What Is Marriage, Pt. 2

The union between a man and a woman is sacred, a coveted bond fostered by family and society. The purpose the union serves is not only for bearing children, but to create a long-lasting mutual dependence for perpetuating the familial lineage, and thereby mankind, with cultural, spiritual, and other factors at stake. Ideally such unions cannot be sacrificed -once they are formed and a pact has been decreed between the couple, there cannot be any physical or spiritual force that divides them. Emotions may disrupt the union and give way to infidelity, yet if the union is sound to begin with, if the canons written by man and woman are well-founded and just, such potential scenarios should not cause distress as being probable. The man and the woman must relentlessly be confident that their bond of promise and trust cannot be severed, that the family’s integrity will not be deprecated.

But why is it essential that the union be enforced by law and rite? Surely if a bond has been consummated by a man and a woman and the understandings of mutual dedication have been laid forth, no law or symbolic ritual will have any relevance. The term “marriage” holds lawful connotations that compel a couple to bind together as a unit decreed as being valid by the state in which the man and woman reside. For arguably thousands of years bonds have been sealed by governing bodies-political, religious, or both. The custom of marriage is thus dictated by society, it is a concept that came to fruition by societal bodies in order to dissuade immorality and convey supreme significance in the sacred union. In the early days of intellectual mankind marriage perhaps served as a commitment to the tribe to which the couple belonged, that children would be born to strengthen the tribe against foreign nations and ensure the longevity of the race. But in modern times, cross-race interaction is becoming a diminishing threat to society as cultural as well as religious divides are being decimated despite conflict created to oppose that reality. Transportation and communication facilitate international integration which will only progress, perpetually melding and homogenizing the human race. The relevance of religion and law in the certification of the personal union will slowly fade and the symbolic concept of marriage will wither as a result. The titles of husband and wife will revert simply to man and woman.

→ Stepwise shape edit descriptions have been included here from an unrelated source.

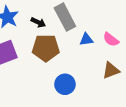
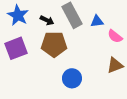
blue triangle: (86, 39) -> (97, 21), moved

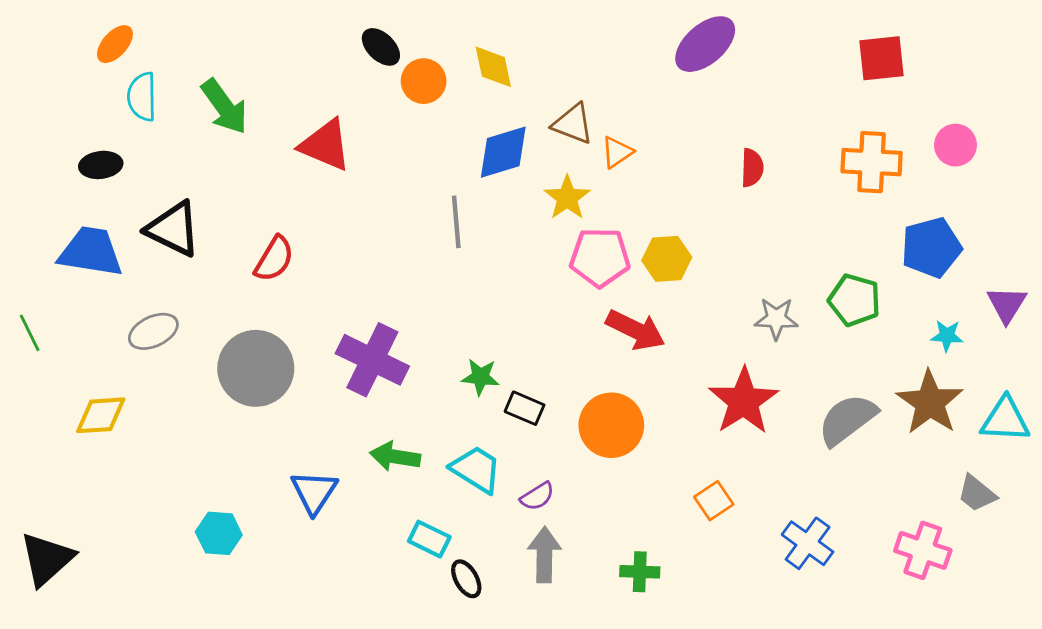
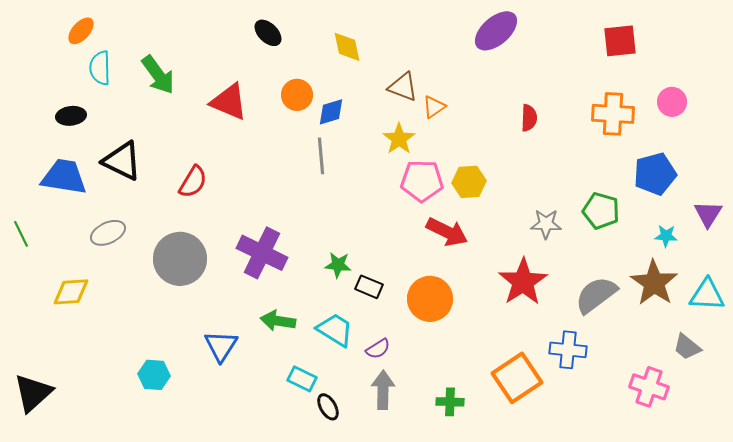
orange circle: (424, 81) -> (297, 95), moved
blue diamond: (503, 152) -> (331, 112), moved, size x0.7
orange square: (714, 501) -> (517, 378), moved, size x1.8
blue cross: (808, 543) -> (568, 350), moved, turned -30

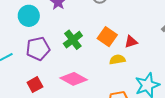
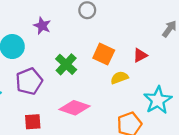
red triangle: (131, 42) -> (140, 55), moved
red square: (35, 85) -> (33, 122), turned 35

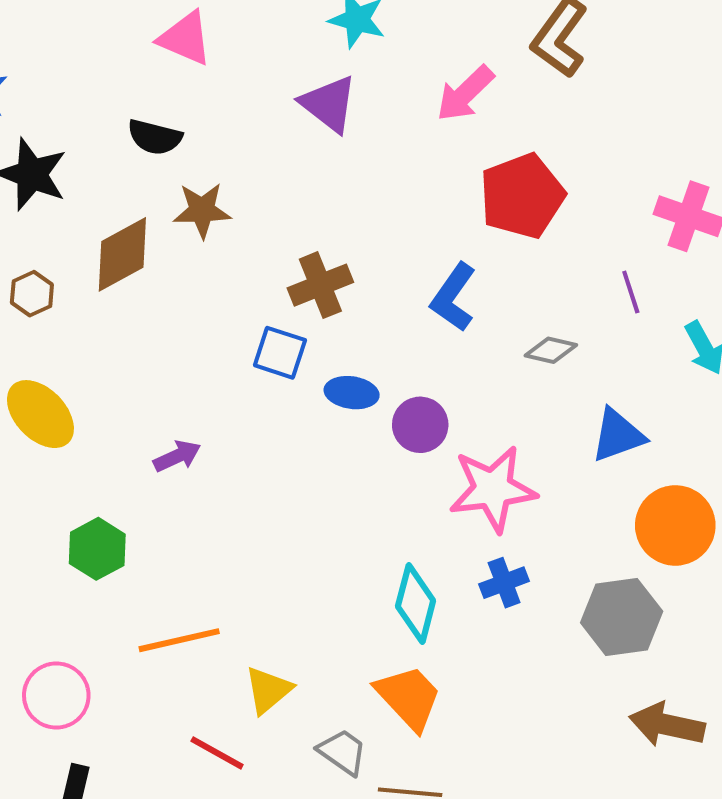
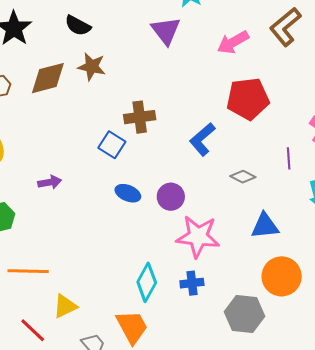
blue ellipse: (352, 393) -> (128, 193), moved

Given the modern times we live in and understanding the potentially imminent breakdown of religious divisions, the ideology behind marriage, that is the religious and lawful properties of the union, will possess less and less significance. The linkage must first and foremost be enforced by the couple entering that sublime cooperation in a private agreement which cannot be compromised by any external or interpersonal conflicts. The understandings of the relevance of the pact must be mutual between the man and the woman, while law and rite should not be essential in validating the bond. If the couple cannot come to terms with their commitment to the relationship itself and to each other, the union should not and cannot be forged in the first place. The decision lies upon the man and the woman to determine their own fate, to form the family structure, and perpetuate man’s existence. Such a union cannot be limited by terminology, and the state or institution should not demand how the bond is to be realized. Government and deity worship must have no influence on the union, as it is a sacred entity for the duo who wish the fruition of eternal codependence, to travel along the path of existence harmoniously with grace, fortified by immortal faith.